I was studying about the Newton's method (and other root-finding methods) and apparently Newton's method converges quadratically (or more) when it does.
Suppose that the sequence $\{x_k \}$ converges to the number $L$. We say that this sequence converges linearly to $L$, if $\exists$ a number $\mu \in (0, 1)$, such that $$\lim_{k \to \infty} \frac{|x_{k+1} – L|}{|x_{k} – L|} = \mu$$
and $\mu$ is called the rate of convergence.
Similarly, it would converge quadratically to $L$ if
$$\lim_{k \to \infty} \frac{|x_{k+1} – L|}{|x_{k} – L|^2} = \mu$$
where $\mu > 0$.
Why is that?
How can I see in practice if a sequence of iterations of the Newton's method is converging or not quadratically?
I guess I need to check for all $x_k$ that the second limit above is $\mu$ for some $\mu$ greater than $zero$…but how would I check this practically for a real concrete example?
Best Answer
A great example is to do what your calculator does when it computes $\sqrt{x}$ for some number.
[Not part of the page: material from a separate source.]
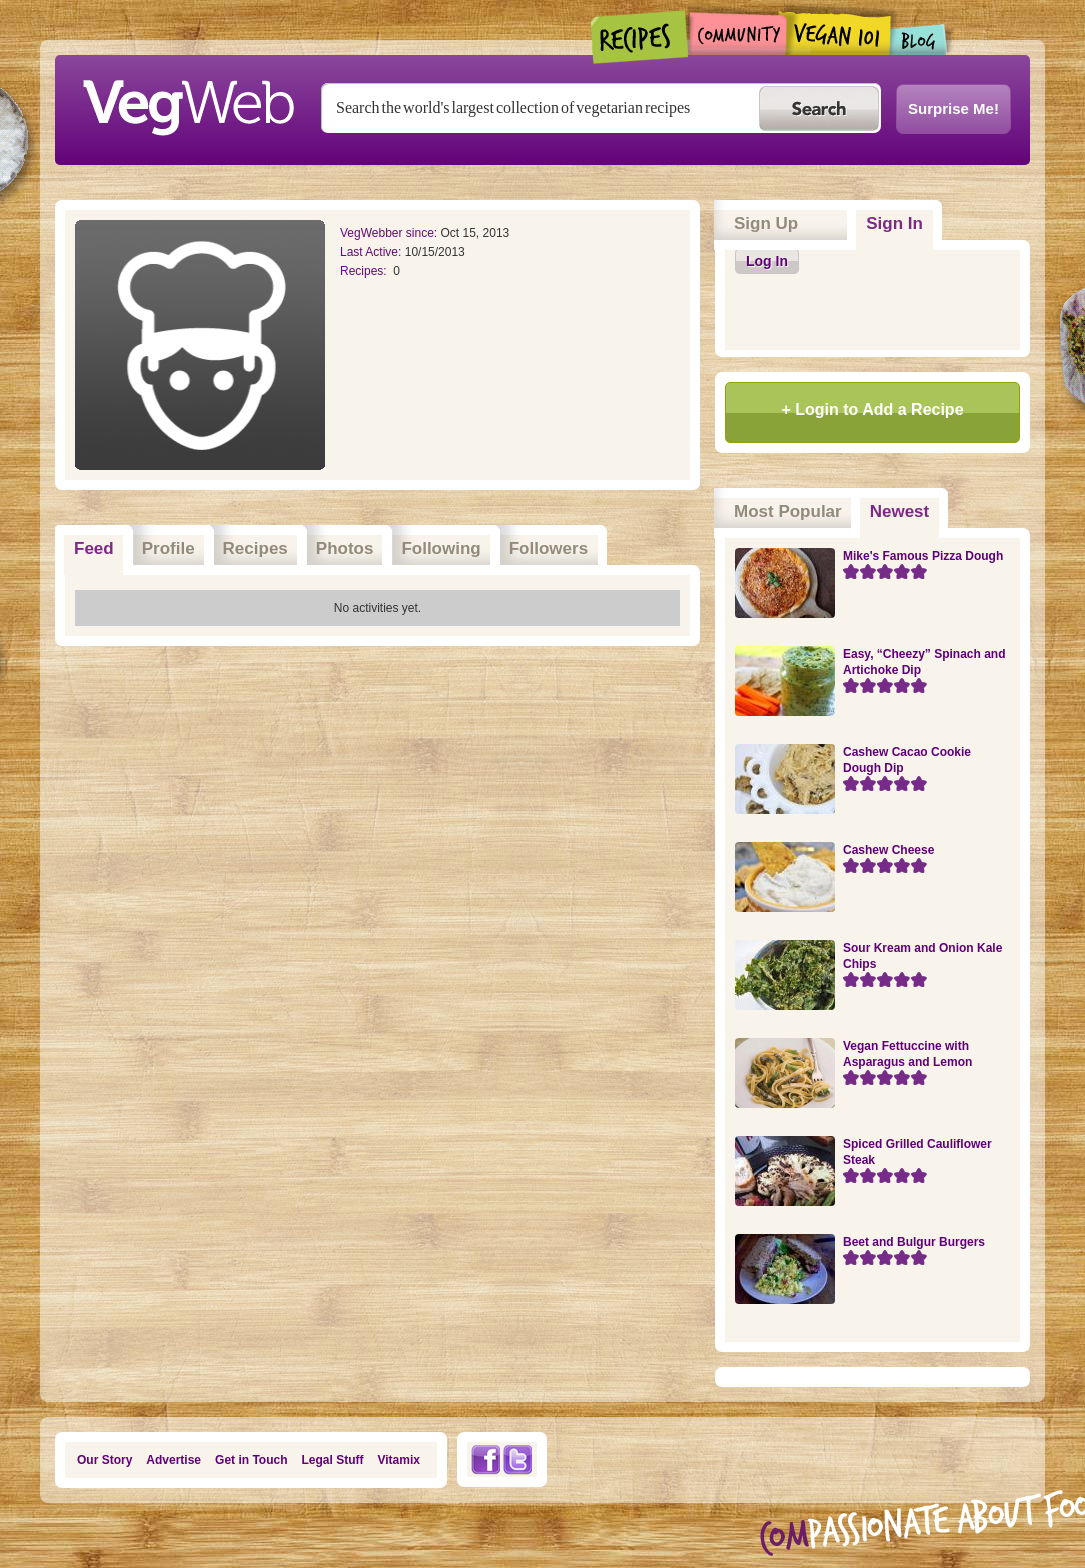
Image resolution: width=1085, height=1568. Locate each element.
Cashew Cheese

This way, you can see quadratic convergence in practice.
Say you want to figure out $\sqrt{17}$, this is really equivalent to finding zero's of the polynomial $f(x)=x^{2}-17$ given some initial guess.
Let's try it. Given an initial guess say, 4.2 ($4^{2}=16$ too small, and $5^2=25$, too big), we use newton's method to find the root.
$x_1=4.2-\frac{(4.2)^2-17}{8.4}=4.12380952380952381$ With error from the calculators output of $\sqrt{17}$of $|4.12380952380952380-4.12310562561766054982|=0.0007$
Let's run it again and see what happens to our error: $x_2=4.12380952380952381-\frac{(4.12380952380952381)^2-17}{2(4.12380952380952381)}=4.1231056856922907731$ with a new error of: $|4.1231056856922907731-4.12310562561766054982|\sim 6*10^{-8}$
So after one iteration we went from an error on the order of $10^{-4}$, to one of $(10^{-4})^2$, showing our error shrinking quadratically. This is really really fast, and why your calculator still uses this method.